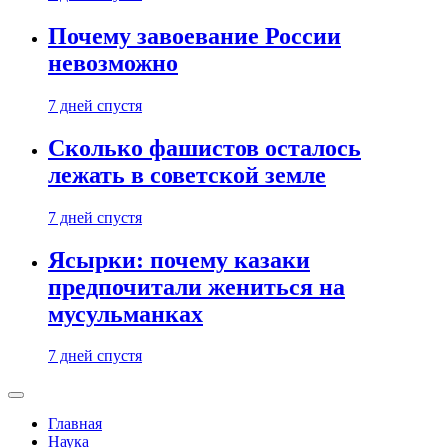
Почему завоевание России
невозможно
7 дней спустя
Сколько фашистов осталось
лежать в советской земле
7 дней спустя
Ясырки: почему казаки
предпочитали жениться на
мусульманках
7 дней спустя
Главная
Наука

## Task brief
An exact copy of the material above is required, minus its images.

## Result
Почему завоевание России
невозможно
7 дней спустя
Сколько фашистов осталось
лежать в советской земле
7 дней спустя
Ясырки: почему казаки
предпочитали жениться на
мусульманках
7 дней спустя
Главная
Наука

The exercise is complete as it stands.